Manimal: relational optimization for data-intensive programs

  • Authors:
  • Michael J. Cafarella;Christopher Ré

  • Affiliations:
  • University of Michigan, Ann Arbor, MI;University of Wisconsin, Madison, WI

  • Venue:
  • Procceedings of the 13th International Workshop on the Web and Databases
  • Year:
  • 2010

Quantified Score

Hi-index 0.00

Visualization

Abstract

The MapReduce distributed programming framework is very popular, but currently lacks the optimization techniques that have been standard with relational database systems for many years. This paper proposes Manimal, which uses static code analysis to detect MapReduce program semantics and thereby enable wholly-automatic optimization of MapReduce programs. For example, a programmer's map function that emits data only when an if... statement holds true is essentially encoding a selection condition; code analysis can detect and characterize these conditions.
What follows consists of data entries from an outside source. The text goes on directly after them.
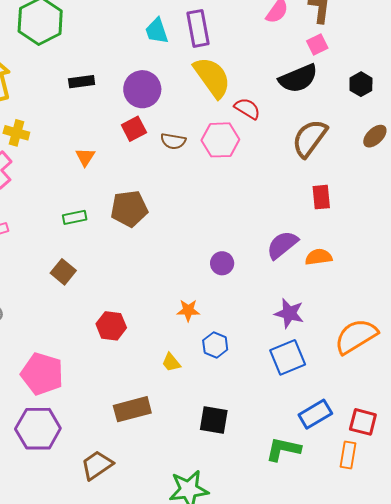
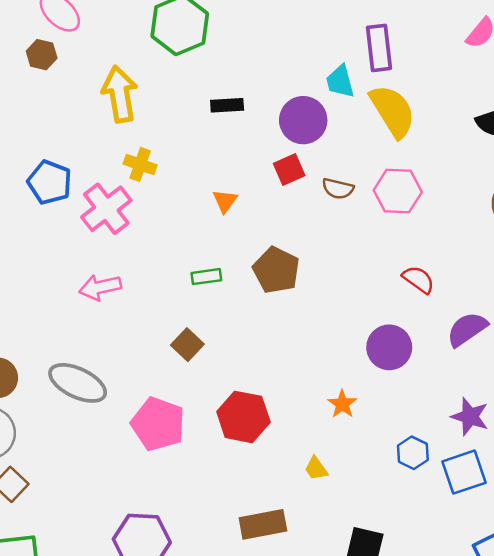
cyan trapezoid: (157, 31) -> (340, 81), moved
red semicircle: (247, 108) -> (418, 279), moved
brown pentagon: (129, 209) -> (276, 270), turned 30
purple circle: (222, 263) -> (389, 347), size x1.5
orange star: (188, 310) -> (342, 404), turned 30
red hexagon: (111, 326) -> (243, 417), size x1.4
blue hexagon: (215, 345) -> (413, 453), moved
pink pentagon: (42, 374) -> (158, 424), moved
If Manimal has an appropriate index available, it can then alter MapReduce execution to use it. Manimal can address many different optimization opportunities, including projections, structure-aware data compression, and others. However, this paper illustrates the system by focusing on one: efficient selection. We give a static analysis algorithm that can detect selections in user programs, and cover how Manimal can employ a B+Tree to execute these selections efficiently at runtime. Testing Manimal on several standard MapReduce programs, we show that selection alone can automatically reduce a standard program's runtime to 63% of conventional MapReduce execution time on identical hardware. We also give an in-depth discussion of other optimization targets and detection techniques.